Never waste the opportunity of a good crisis. So runs the capitalist mantra. Now the government and private operators have seized on the pandemic as an ideal time to cut down on costs and boost profits. A huge battle beckons…
Rail unions and their members are bracing themselves for a huge political and industrial battle as the detail begins to emerge about the government’s intentions for the rail industry following the publication of the somewhat vague Williams-Shapps report in May.
The rail unions were worried that the government would use the structural changes in the industry flowing from the report as cover to attack jobs, pay, pensions and staff travel benefits. Those fears were enhanced by industry insiders who more or less confirmed that preparations are being made to take on the unions.
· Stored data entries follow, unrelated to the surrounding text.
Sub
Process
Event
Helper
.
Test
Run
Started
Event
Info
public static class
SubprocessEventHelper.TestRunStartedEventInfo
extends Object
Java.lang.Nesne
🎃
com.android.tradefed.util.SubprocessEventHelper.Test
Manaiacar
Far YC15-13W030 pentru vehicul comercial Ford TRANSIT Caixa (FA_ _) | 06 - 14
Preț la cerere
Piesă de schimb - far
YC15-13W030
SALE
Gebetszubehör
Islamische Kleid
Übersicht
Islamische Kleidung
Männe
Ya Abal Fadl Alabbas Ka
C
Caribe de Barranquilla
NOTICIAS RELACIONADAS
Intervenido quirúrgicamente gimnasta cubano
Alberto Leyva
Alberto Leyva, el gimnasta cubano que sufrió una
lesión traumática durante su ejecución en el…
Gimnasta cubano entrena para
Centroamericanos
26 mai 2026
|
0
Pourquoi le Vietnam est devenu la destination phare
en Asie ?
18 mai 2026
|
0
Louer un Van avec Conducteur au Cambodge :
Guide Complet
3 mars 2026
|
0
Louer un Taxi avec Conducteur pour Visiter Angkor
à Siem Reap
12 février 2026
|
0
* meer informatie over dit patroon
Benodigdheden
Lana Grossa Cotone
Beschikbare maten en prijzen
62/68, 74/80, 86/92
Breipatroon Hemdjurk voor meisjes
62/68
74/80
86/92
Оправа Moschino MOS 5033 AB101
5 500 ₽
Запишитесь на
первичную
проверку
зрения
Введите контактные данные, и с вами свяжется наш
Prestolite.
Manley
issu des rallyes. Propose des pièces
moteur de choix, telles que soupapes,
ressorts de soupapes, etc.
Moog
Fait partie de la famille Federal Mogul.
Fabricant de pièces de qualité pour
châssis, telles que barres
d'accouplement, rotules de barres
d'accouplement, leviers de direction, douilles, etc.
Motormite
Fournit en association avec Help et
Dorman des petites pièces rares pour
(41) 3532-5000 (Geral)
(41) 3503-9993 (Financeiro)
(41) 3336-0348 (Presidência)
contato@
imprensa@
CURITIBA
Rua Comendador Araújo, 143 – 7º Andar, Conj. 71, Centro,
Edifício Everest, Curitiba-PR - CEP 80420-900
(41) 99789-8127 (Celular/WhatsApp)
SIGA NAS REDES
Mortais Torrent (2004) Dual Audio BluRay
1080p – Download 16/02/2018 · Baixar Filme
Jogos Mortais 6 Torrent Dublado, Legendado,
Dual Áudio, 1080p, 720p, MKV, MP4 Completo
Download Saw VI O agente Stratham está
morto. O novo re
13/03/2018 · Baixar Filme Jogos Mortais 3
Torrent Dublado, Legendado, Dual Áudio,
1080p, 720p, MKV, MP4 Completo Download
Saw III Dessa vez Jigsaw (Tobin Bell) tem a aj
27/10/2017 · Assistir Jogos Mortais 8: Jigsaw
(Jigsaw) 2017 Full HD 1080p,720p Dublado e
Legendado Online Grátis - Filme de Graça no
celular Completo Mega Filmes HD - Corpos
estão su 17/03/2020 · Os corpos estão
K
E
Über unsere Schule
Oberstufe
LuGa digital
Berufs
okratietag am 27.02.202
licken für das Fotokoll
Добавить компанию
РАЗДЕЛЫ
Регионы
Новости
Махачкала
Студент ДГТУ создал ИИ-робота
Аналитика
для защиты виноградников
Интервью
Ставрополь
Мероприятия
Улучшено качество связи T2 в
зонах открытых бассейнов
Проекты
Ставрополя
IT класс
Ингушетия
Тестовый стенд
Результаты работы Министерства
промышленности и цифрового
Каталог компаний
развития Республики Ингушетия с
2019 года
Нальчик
Lockdowns instituted in response to Covid-19 saw rail passenger numbers collapse. As the restrictions have eased, passenger numbers have drifted back up, with strong leisure travel pushing usage figures for August 2021 up to around 60 per cent of that of February 2020, immediately before Covid-19 struck. With many on holiday in August, the number of passengers travelling on business or as commuters is always less than in February.
Back to work
September will see passenger numbers rise as workers return from summer holidays, but more significantly in many cases they are returning to work in offices now the requirement to work from home has ended. It is clear that there will be fewer commuting journeys in the future as at least some workers spend more time working from home, but the extent of that remains unclear. Business travel remains depressed, and will be for a while.
‘Industry insiders have more or less confirmed that preparations are being made to take on the unions…’
Rail minister Chris Heaton-Harris, asked in August if he expected passenger numbers to return to pre-Covid levels, said: “I think we will but I don’t think there’ll be the numbers at the same times of day that there used to be.”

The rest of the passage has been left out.